[Transcribed page contents]
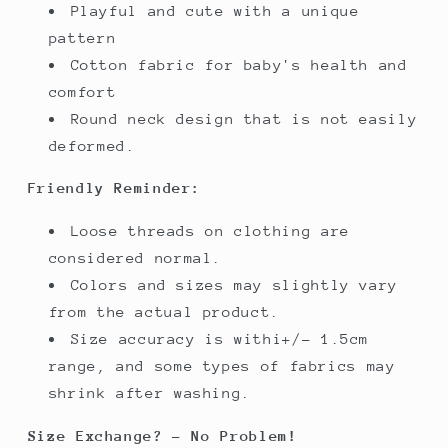
Playful and cute with a unique
pattern
Cotton fabric for baby's health and
comfort
Round neck design that is not easily
deformed.
Friendly Reminder:
Loose threads on clothing are
considered normal.
Colors and sizes may slightly vary
from the actual product.
Size accuracy is withi+/- 1.5cm
range, and some types of fabrics may
shrink after washing.
Size Exchange? - No Problem!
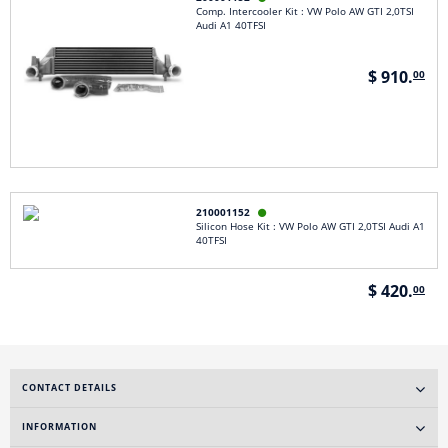
Comp. Intercooler Kit : VW Polo AW GTI 2,0TSI
Audi A1 40TFSI
$ 910.
00
210001152

Silicon Hose Kit : VW Polo AW GTI 2,0TSI Audi A1
40TFSI
$ 420.
00
CONTACT DETAILS
INFORMATION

- [Work item] The job here is to write out the records exactly, pictures excluded.

- [Expected answer]
Playful and cute with a unique
pattern
Cotton fabric for baby's health and
comfort
Round neck design that is not easily
deformed.
Friendly Reminder:
Loose threads on clothing are
considered normal.
Colors and sizes may slightly vary
from the actual product.
Size accuracy is withi+/- 1.5cm
range, and some types of fabrics may
shrink after washing.
Size Exchange? - No Problem!
Comp. Intercooler Kit : VW Polo AW GTI 2,0TSI
Audi A1 40TFSI
$ 910.
00
210001152

Silicon Hose Kit : VW Polo AW GTI 2,0TSI Audi A1
40TFSI
$ 420.
00
CONTACT DETAILS
INFORMATION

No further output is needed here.